So. Plenty of oxygen was consumed discussing/arguing/debating the merits of the secret-recipe Aspect BIS cerebral monitor at this year's ASA. Isn't this getting old? First, my disclosures. I have no financial interest in or support from Aspect medical (in fact, given the state of the economy, I have no financial interest or support from anything, aside from my ever-shrinking clinical income.) Second, I use the BIS every day, on almost every case I do longer than 15 minutes, paralyzed or not. I even use it on most functional (awake) craniotomies. I have been known to shave the occiput in order to place a BIS array for ACOM aneurysm clippings (yup, we still do them here, now and then). I liiike it. I've used it at least a thousand times.
But it does have its limitations. Like last month, when a young lumbar patient on 2% Sevo and fent with a reading of 42 "BIStles" (that's what I call 'em-why not?) in one epoch, did his best unconscious imitation of upward facing dog the next... (yes Ira, I know-the brain is not the spinal cord.) Do a hundred BIS cases without paralysis and you'll understand in your gut what I mean. But I still like it.

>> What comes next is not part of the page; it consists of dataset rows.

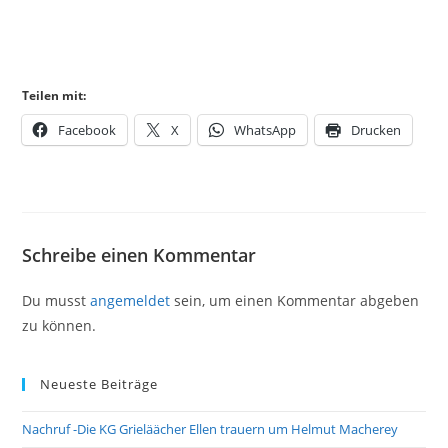
Teilen mit:
Facebook
X
WhatsApp
Drucken
Schreibe einen Kommentar
Du musst
angemeldet
sein, um einen Kommentar abgeben
zu können.
Neueste Beiträge
Nachruf -Die KG Grieläächer Ellen trauern um Helmut Macherey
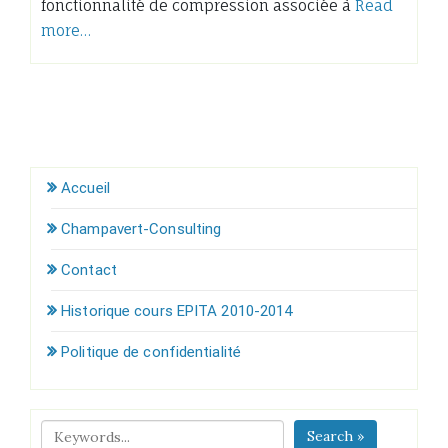
fonctionnalité de compression associée à
Read
more…
Accueil
Champavert-Consulting
Contact
Historique cours EPITA 2010-2014
Politique de confidentialité
Search »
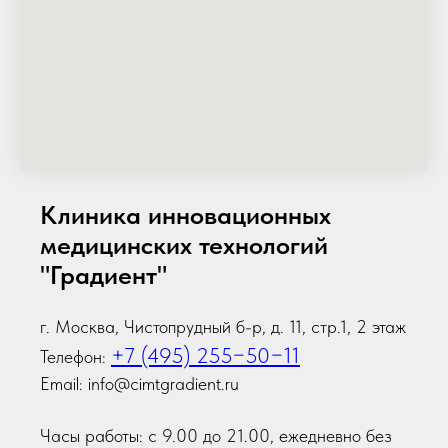
Клиника инновационных
медицинских технологий
"Градиент"
г. Москва, Чистопрудный б-р, д. 11, стр.1, 2 этаж
+7 (495) 255−50−11
Телефон:
Email: info@cimtgradient.ru
Часы работы: с 9.00 до 21.00, ежедневно без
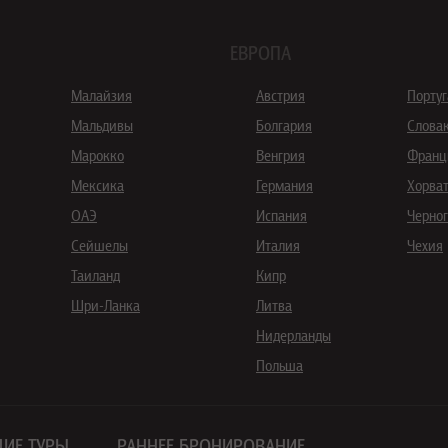
ЕВРОПА
Малайзия
Австрия
Порту
Мальдивы
Болгария
Слова
Марокко
Венгрия
Франц
Мексика
Германия
Хорва
ОАЭ
Испания
Черно
Сейшелы
Италия
Чехия
Таиланд
Кипр
Шри-Ланка
Литва
Нидерланды
Польша
ИЕ ТУРЫ
РАННЕЕ БРОНИРОВАНИЕ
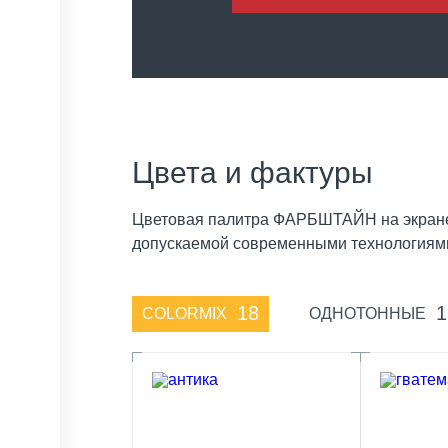
Цвета и фактуры
Цветовая палитра ФАРБШТАЙН на экране м
допускаемой современными технологиями
18
1
COLORMIX
ОДНОТОННЫЕ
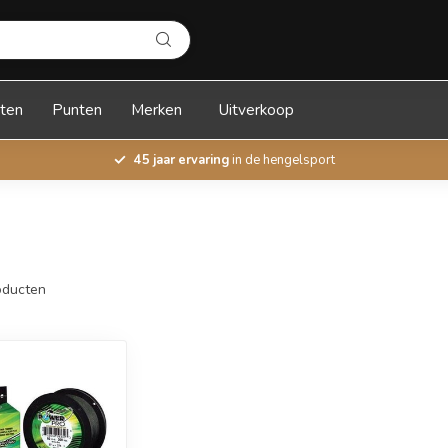
ten
Punten
Merken
Uitverkoop
45 jaar ervaring
in de hengelsport
ducten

As monitors go, in my practice, the BIS is worth about 1 pulse-ox units (pou). By comparison, the gold standard monitor, the pulse-ox is a perfect 10 pou's. The Pulse ox is the most perfect anesthesia monitor that ever was, or could be (anybody besides me old enough to remember that feeling in your gut upon hearing a surgeon say "the blood looks dark"?) Blood pressure, maybe 7 or 8 pou's. Gas monitor, about a 6. The ECG, 2 or 3. This score is obviously my subjective weighting of the sensitivity and specificity of each monitor for keeping my patients (and me) out of trouble, and can certainly vary based upon each individual patient's specific situation (for instance, a person with a history of SVT intuitively derives much more utility from intraop ecg monitoring than a fit 20 something, in whom the ecg almost never tells me anything I don't know from the plethysmograph.)